The letter, as currently drafted, supports the plan’s current recommendation to keep the same zoning in Hollywood, which is commercial shopping center (C-S-C), with support for well-thought out economic development strategies for the area. Because I remain concerned that the C-S-C zone will not spur redevelopment in the area, I have proposed an amendment that we request Park and Planning to develop a study group to look into the M-U-TC zone as a possible option for the next sectional map amendment. That will also allow residents more time to consider the option and decide whether it is an appropriate option for Hollywood.
I know this is a lot to digest – please let me know if you have any questions or would like me to explain any of the comments we’ve drafted.
LIQUOR LICENSE FOR AZTECA RESTAURANT, 9505 BALTIMORE AVE. The city is considering recommendations on a liquor license application for Azteca restaurant, a new, sit-down Mexican restaurant proposed for 9505 Baltimore Ave., near the intersection of Indian Road and Route One. Although the city did not have any serious concerns about granting the license at our worksession last week, we will probably postpone consideration of the license in order to give the NCPCA an opportunity to discuss it at it’s meeting on Thursday. We will then consider the item at a special session next week, in order to get our comments to the licensing board in time for its hearing on January 26.

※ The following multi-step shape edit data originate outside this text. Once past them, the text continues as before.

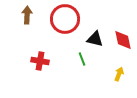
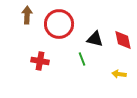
red circle: moved 6 px left, 5 px down
yellow arrow: rotated 104 degrees counterclockwise
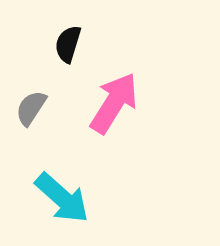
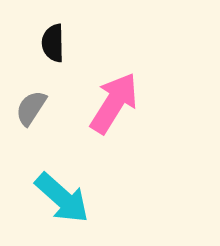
black semicircle: moved 15 px left, 1 px up; rotated 18 degrees counterclockwise
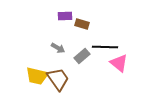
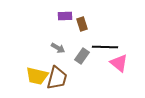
brown rectangle: rotated 56 degrees clockwise
gray rectangle: rotated 14 degrees counterclockwise
brown trapezoid: moved 1 px left, 1 px up; rotated 50 degrees clockwise
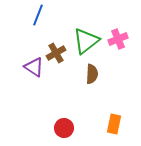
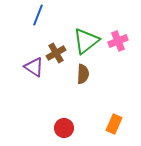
pink cross: moved 2 px down
brown semicircle: moved 9 px left
orange rectangle: rotated 12 degrees clockwise
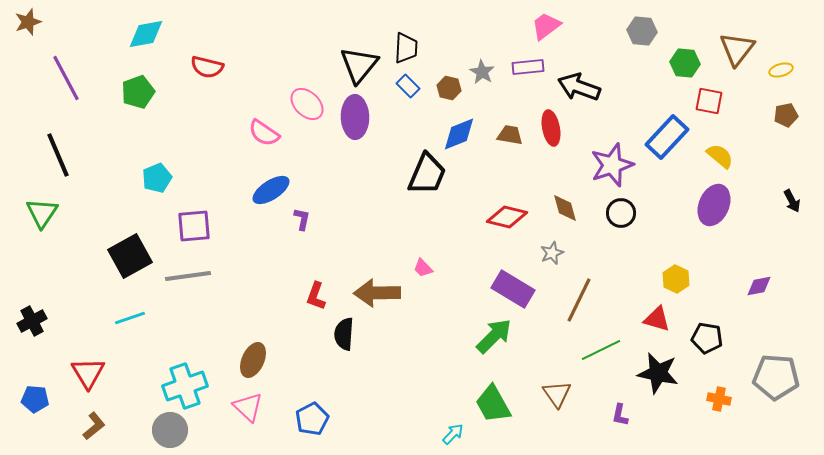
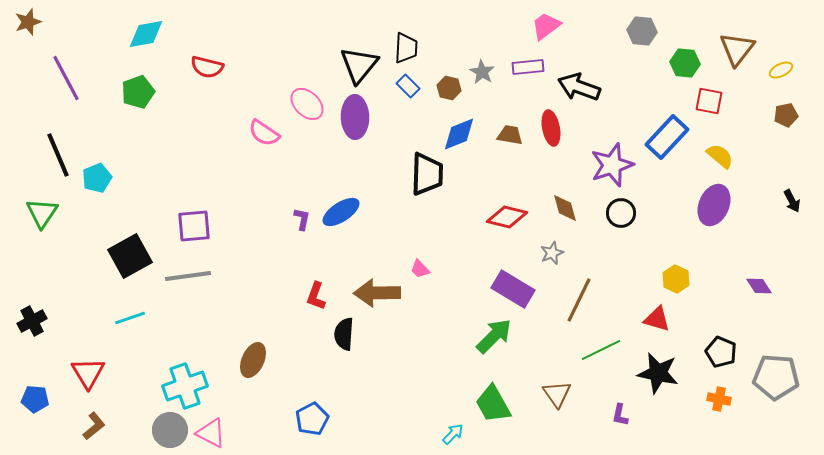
yellow ellipse at (781, 70): rotated 10 degrees counterclockwise
black trapezoid at (427, 174): rotated 21 degrees counterclockwise
cyan pentagon at (157, 178): moved 60 px left
blue ellipse at (271, 190): moved 70 px right, 22 px down
pink trapezoid at (423, 268): moved 3 px left, 1 px down
purple diamond at (759, 286): rotated 68 degrees clockwise
black pentagon at (707, 338): moved 14 px right, 14 px down; rotated 12 degrees clockwise
pink triangle at (248, 407): moved 37 px left, 26 px down; rotated 16 degrees counterclockwise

COMMENTS ON PROPOSED FORM-BASED CODE ORDINANCE (Title 27A). Based on our discussion last week, the city has drafted a letter to submit comments regarding the proposed form-based code ordinance, title 27A. Unfortunately, a hearing on this before the County Planning, Zoning and Economic Development committee is happening this afternoon, so, without objection from the Councilmembers, the staff will be discussing these recommendations this afternoon before they are approved by the full Council.

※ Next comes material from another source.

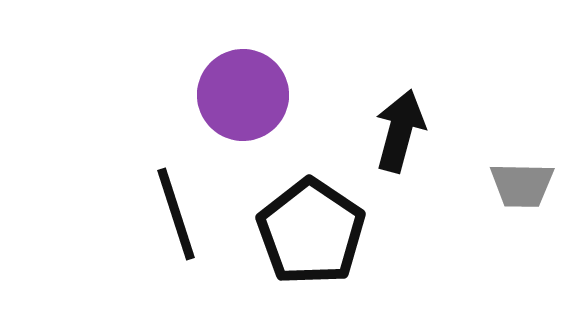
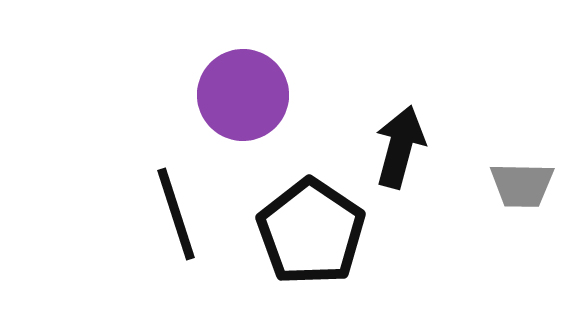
black arrow: moved 16 px down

The ordinance is much better than it was when originally drafted, in part because of the comments that the city already submitted. Just as a matter of overview – the ordinance basically creates a different way for redevelopment in an urban corridor. It allows either Park and Planning or a developer, in consultation with local residents and Park & Planning, to develop a regulatory plan for an area, and then allows streamlined approval for developments that meet such a plan.

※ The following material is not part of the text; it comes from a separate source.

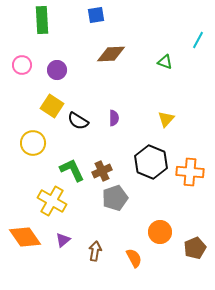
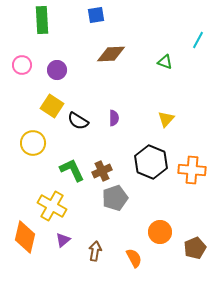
orange cross: moved 2 px right, 2 px up
yellow cross: moved 5 px down
orange diamond: rotated 48 degrees clockwise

The current comments focus on having a more formal role for cities in the development review process by including city staff person on the committee that review development proposals. While the city supports streamlined review for developments that meet a development plan to the letter, the city objects to the fact that the current draft of the ordinance proposes use of the Zoning Hearing Examiner to review major departures from a development plan. The city also requests additional public involvement when a developer proposes a regulatory plan. The comments also suggest that the ordinance may be appropriate to help redevelop the Route One sector
APPOINTMENTS TO BOARDS AND COMMITTEES. Thanks to Joe Smith for agreeing to continue his work on the City Tree and Landscape Board. I have nominated Joe for a reappointment to be approved tonight.
Please let me know if you have any questions!